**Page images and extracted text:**
################

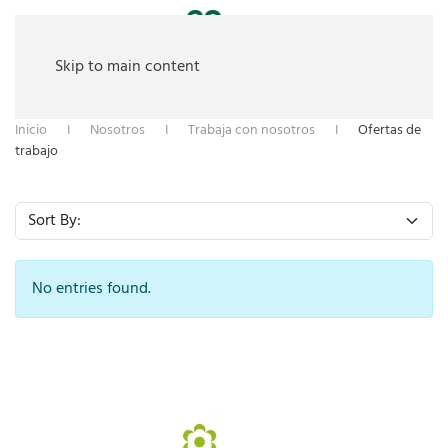
Skip to main content
Inicio
Nosotros
Trabaja con nosotros
Ofertas de
trabajo
No entries found.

################

**YOUR GOAL:** Write out the records above once more, word for word, with no pictures.

**ANSWER FOR THIS EXERCISE:**
Skip to main content
Inicio
Nosotros
Trabaja con nosotros
Ofertas de
trabajo
No entries found.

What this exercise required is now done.